Aldabreshin Archipelago,

20th of For-Summer

I stepped out of the skiff on to the sand, hauling my baggage out without any hand raised to help me. “My thanks,” I said curtly, but no one responded and I walked away without a backward glance. It was hard to feel angry with the Aldabreshi though, despite their lack of courtesy. However they sent their messages with their flags and beacons, word of Kaeska’s fate had spread through the Archipelago like fire through dry brush and Shek Kul’s token, while securing me passage on whatever vessel I wanted, also clearly identified me as the mainlander who’d started the whole business. It was no real surprise that wherever I went I found myself about as welcome as someone who’s lost their nose and half their fingers to creeping scab. I walked slowly along the beach, looking at the signal pennants flying at each masthead, trying find the yellow and crimson pattern the last galley-master had grudgingly shown me, identifying the next domain I needed to cross on this painfully slow progress up the Archipelago. I sighed. The sun was sinking behind a rocky island to the west and I didn’t fancy another night sleeping fitfully in a hollow of sand, hoping no one would rob or knife me before I woke.

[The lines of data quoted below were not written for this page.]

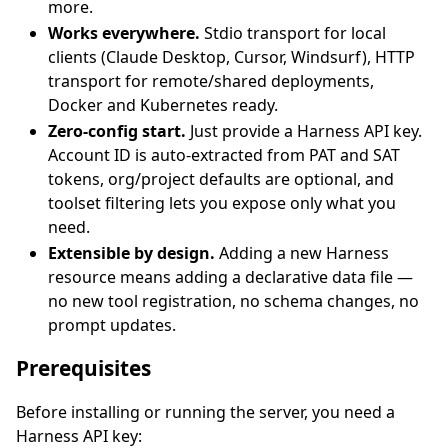
more.
Works everywhere.
Stdio transport for local
clients (Claude Desktop, Cursor, Windsurf), HTTP
transport for remote/shared deployments,
Docker and Kubernetes ready.
Zero-config start.
Just provide a Harness API key.
Account ID is auto-extracted from PAT and SAT
tokens, org/project defaults are optional, and
toolset filtering lets you expose only what you
need.
Extensible by design.
Adding a new Harness
resource means adding a declarative data file —
no new tool registration, no schema changes, no
prompt updates.
Prerequisites
Before installing or running the server, you need a
Harness API key: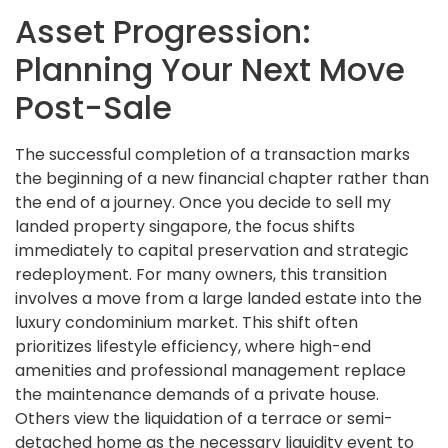
Asset Progression:
Planning Your Next Move
Post-Sale
The successful completion of a transaction marks
the beginning of a new financial chapter rather than
the end of a journey. Once you decide to sell my
landed property singapore, the focus shifts
immediately to capital preservation and strategic
redeployment. For many owners, this transition
involves a move from a large landed estate into the
luxury condominium market. This shift often
prioritizes lifestyle efficiency, where high-end
amenities and professional management replace
the maintenance demands of a private house.
Others view the liquidation of a terrace or semi-
detached home as the necessary liquidity event to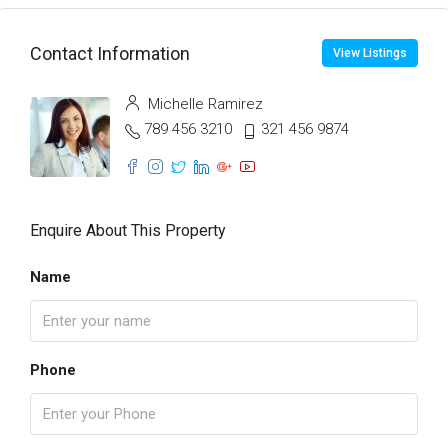
Contact Information
View Listings
Michelle Ramirez
789 456 3210
321 456 9874
Enquire About This Property
Name
Phone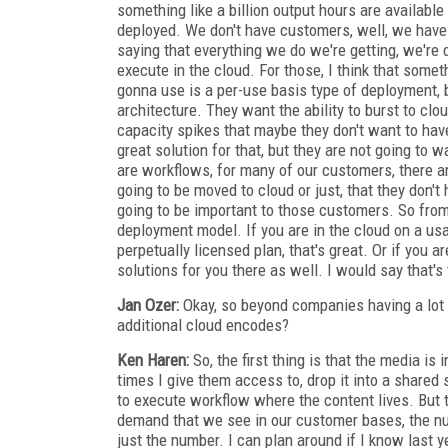
something like a billion output hours are available
deployed. We don't have customers, well, we have
saying that everything we do we're getting, we're d
execute in the cloud. For those, I think that some
gonna use is a per-use basis type of deployment, b
architecture. They want the ability to burst to clo
capacity spikes that maybe they don't want to have
great solution for that, but they are not going to 
are workflows, for many of our customers, there ar
going to be moved to cloud or just, that they don't
going to be important to those customers. So from
deployment model. If you are in the cloud on a usa
perpetually licensed plan, that's great. Or if yo
solutions for you there as well. I would say that'
Jan Ozer:
Okay, so beyond companies having a lot m
additional cloud encodes?
Ken Haren:
So, the first thing is that the media is
times I give them access to, drop it into a shared
to execute workflow where the content lives. But t
demand that we see in our customer bases, the num
just the number. I can plan around if I know last 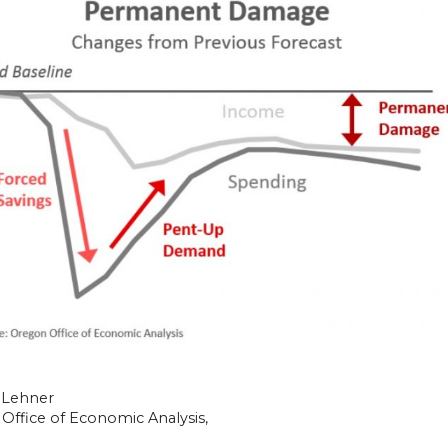
 Lehner
Office of Economic Analysis,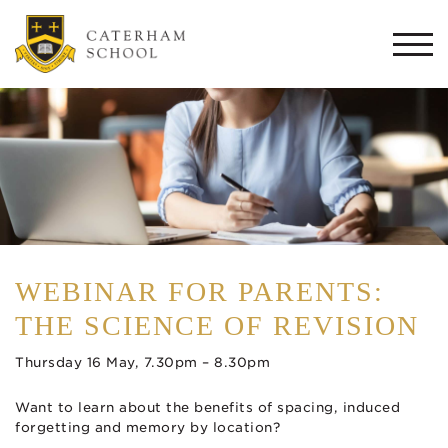
Togg
navi
WEBINAR FOR PARENTS:
THE SCIENCE OF REVISION
Thursday 16 May, 7.30pm – 8.30pm
Want to learn about the benefits of spacing, induced
forgetting and memory by location?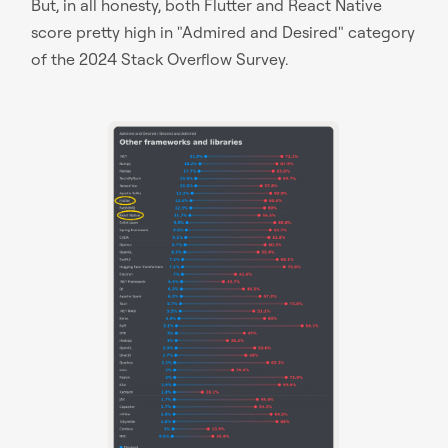
But, in all honesty, both Flutter and React Native
score pretty high in "Admired and Desired" category
of the 2024 Stack Overflow Survey.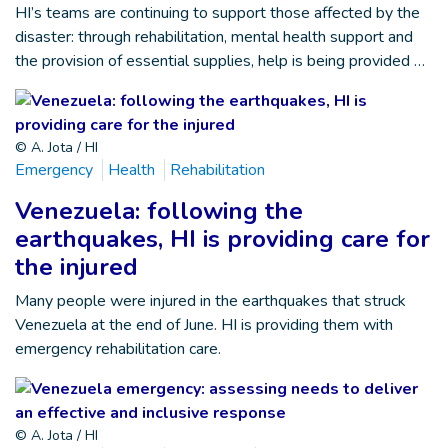
HI’s teams are continuing to support those affected by the
disaster: through rehabilitation, mental health support and
the provision of essential supplies, help is being provided …
© A. Jota / HI
Emergency
Health
Rehabilitation
Venezuela: following the
earthquakes, HI is providing care for
the injured
Many people were injured in the earthquakes that struck
Venezuela at the end of June. HI is providing them with
emergency rehabilitation care.
© A. Jota / HI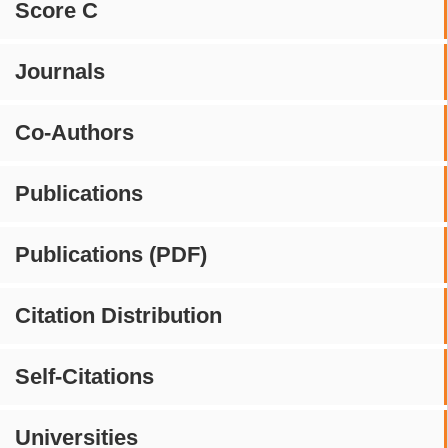
Score C
Journals
Co-Authors
Publications
Publications (PDF)
Citation Distribution
Self-Citations
Universities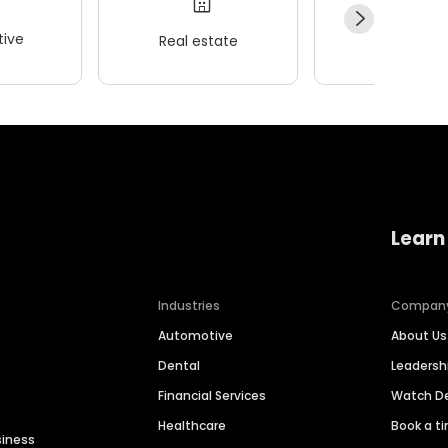
ive
Real estate
Wellness
Learn
Industries
Compan
Automotive
About Us
Dental
Leaders
Financial Services
Watch 
Healthcare
Book a t
siness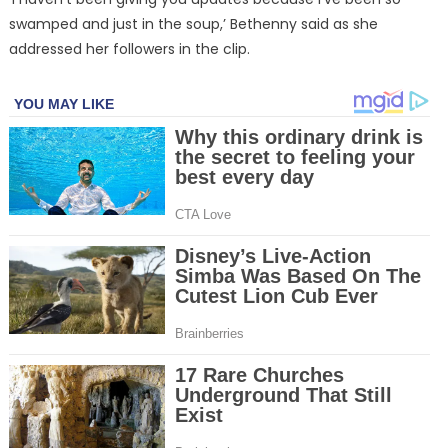
swamped and just in the soup,’ Bethenny said as she
addressed her followers in the clip.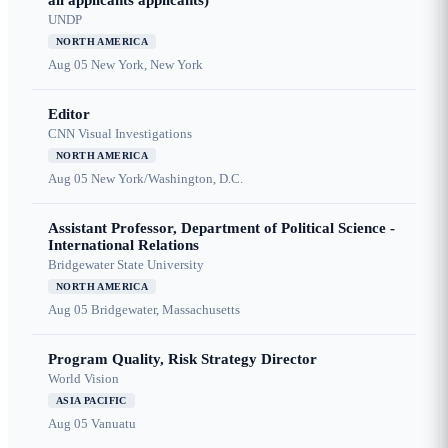
all applicants applicants)
UNDP
NORTH AMERICA
Aug 05
New York, New York
Editor
CNN Visual Investigations
NORTH AMERICA
Aug 05
New York/Washington, D.C.
Assistant Professor, Department of Political Science -
International Relations
Bridgewater State University
NORTH AMERICA
Aug 05
Bridgewater, Massachusetts
Program Quality, Risk Strategy Director
World Vision
ASIA PACIFIC
Aug 05
Vanuatu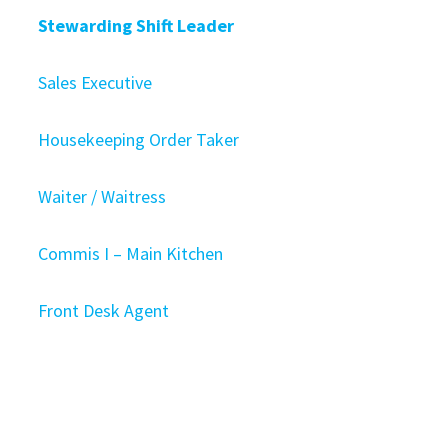
Stewarding Shift Leader
Sales Executive
Housekeeping Order Taker
Waiter / Waitress
Commis I – Main Kitchen
Front Desk Agent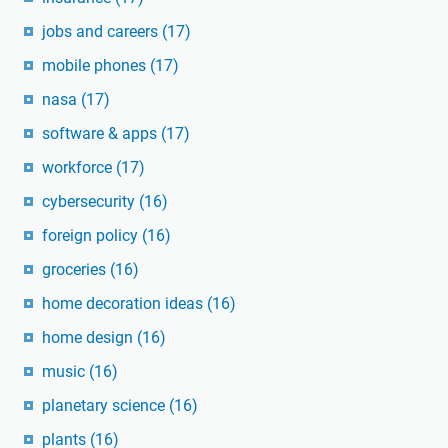
jobs and careers
(17)
mobile phones
(17)
nasa
(17)
software & apps
(17)
workforce
(17)
cybersecurity
(16)
foreign policy
(16)
groceries
(16)
home decoration ideas
(16)
home design
(16)
music
(16)
planetary science
(16)
plants
(16)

“You’re a long way from home, Tormalin man.” This unexpected greeting was sufficiently friendly that I didn’t reach instantly for my sword. In any case, given my recent experiences, I was starting to feel rather wary of using that blade for anything short of outright assault by a full detachment of Elietimm. I turned to see a short, coppery-skinned man in a shabby tunic grinning at me. He was beardless and bald as an egg, pate gleaming in the afternoon sun, but with the right clothes and some hair he could have stepped off any dock anywhere along the coast of the Gulf of Lescar. There was a distinctly Lescari touch to his mongrel Tormalin as well.

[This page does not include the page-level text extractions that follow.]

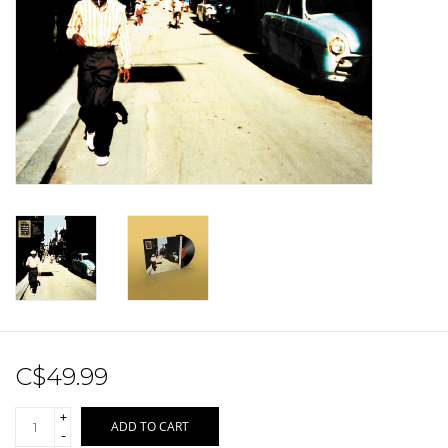
Sale!
Record Store Day 2026!
C$49.99
+
ADD TO CART
-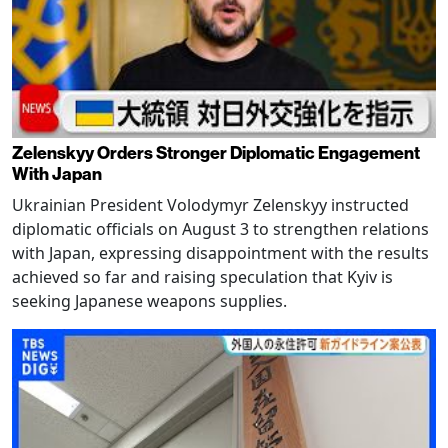
Zelenskyy Orders Stronger Diplomatic Engagement
With Japan
Ukrainian President Volodymyr Zelenskyy instructed
diplomatic officials on August 3 to strengthen relations
with Japan, expressing disappointment with the results
achieved so far and raising speculation that Kyiv is
seeking Japanese weapons supplies.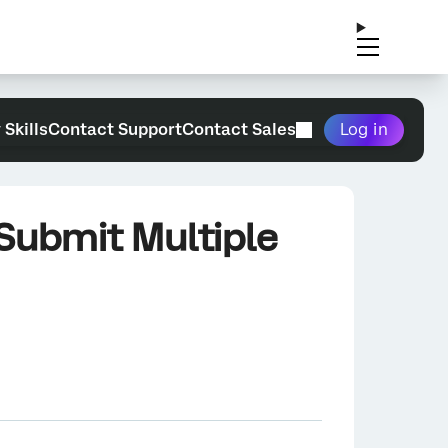
 Skills
Contact Support
Contact Sales
Log in
 Submit Multiple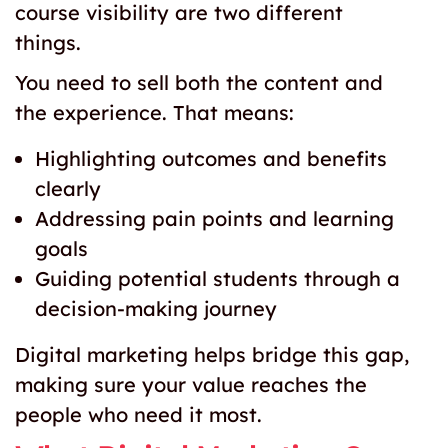
course visibility are two different
things.
You need to sell both the content and
the experience. That means:
Highlighting outcomes and benefits
clearly
Addressing pain points and learning
goals
Guiding potential students through a
decision-making journey
Digital marketing helps bridge this gap,
making sure your value reaches the
people who need it most.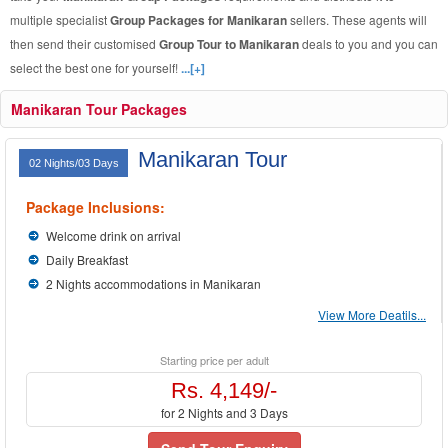
multiple specialist
Group Packages for Manikaran
sellers. These agents will
then send their customised
Group Tour to Manikaran
deals to you and you can
select the best one for yourself!
...[+]
Manikaran Tour Packages
Manikaran Tour
02 Nights/03 Days
Package Inclusions:
Welcome drink on arrival
Daily Breakfast
2 Nights accommodations in Manikaran
View More Deatils...
Starting price per adult
Rs. 4,149/-
for 2 Nights and 3 Days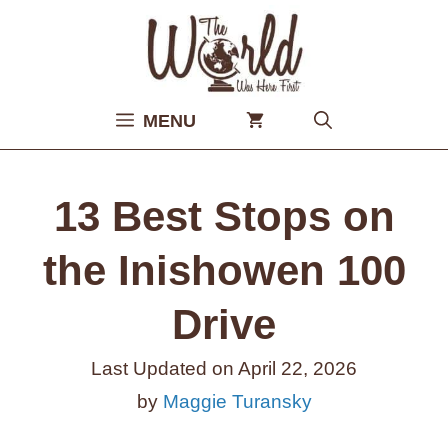
Skip
to
content
MENU
13 Best Stops on
the Inishowen 100
Drive
Last Updated on
April 22, 2026
by
Maggie Turansky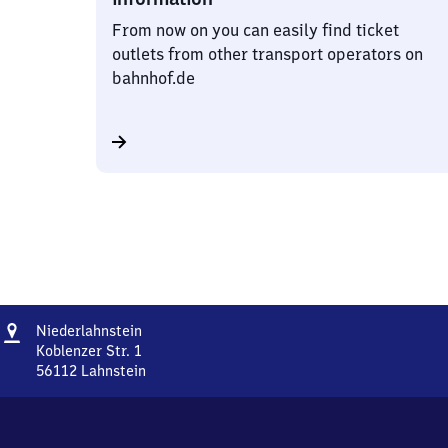
From now on you can easily find ticket
outlets from other transport operators on
bahnhof.de
Address
Niederlahnstein
Niederlahnstein
Koblenzer Str. 1
56112
Lahnstein
Niederlahnstein,
Koblenzer
Str.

“I could say the same of you, couldn’t I?” I watched his dark eyes to judge the sincerity of his reply.

“Perhaps but I don’t really have a home these days, not beyond my ship, anyway. That’s her, the Amigal!” He waved a proud arm at one of the smaller vessels anchored in the narrow strait. Despite the Aldabreshin rigging and unfamiliar arrangement of mast and sail, it looked about the same size as the boats that ply the rivers and coasts on the Gulf coast of Tormalin, carrying a good weight of cargo but only needing a couple of men to manage it. That was interesting in itself, given the preponderance of massive galleys all around us, but more intriguing still was the array of white-bordered pennants strung down a long line from the top of the mast. This little ship and its unknown master had permission to trade their way through a double handful of domains.

I looked down impassively at the man, whose broad smile did not falter, and folded my arms. “What do you want with me?” I demanded with just enough challenge to deter casual conversation.

“I’d have thought you’d be looking to do some business with me,” he replied with an engaging grin. “I know who you are, Tormalin man. You’re the slave to young Laio Shek, that helped her put that bitch Kaeska out to sea in ashes.” He wiped a hand over his mouth in an unconscious gesture I’d seen all too often lately, as people around me realized who I was. “I’d say you’d pay handsomely for a quick passage home, instead of spending the next season hopping from galley to galley and hoping no one tips you overboard, just in case you’re really tainted with magic.”

I wondered how he made a living, if this was his idea of negotiation. Sadly, he was essentially correct. “Where could you take me?” I demanded, no smile to answer his as yet.

“Close enough to the mainland for you to get a passage with a Caladhrian port, to Attar or Claithe, choose how you will.”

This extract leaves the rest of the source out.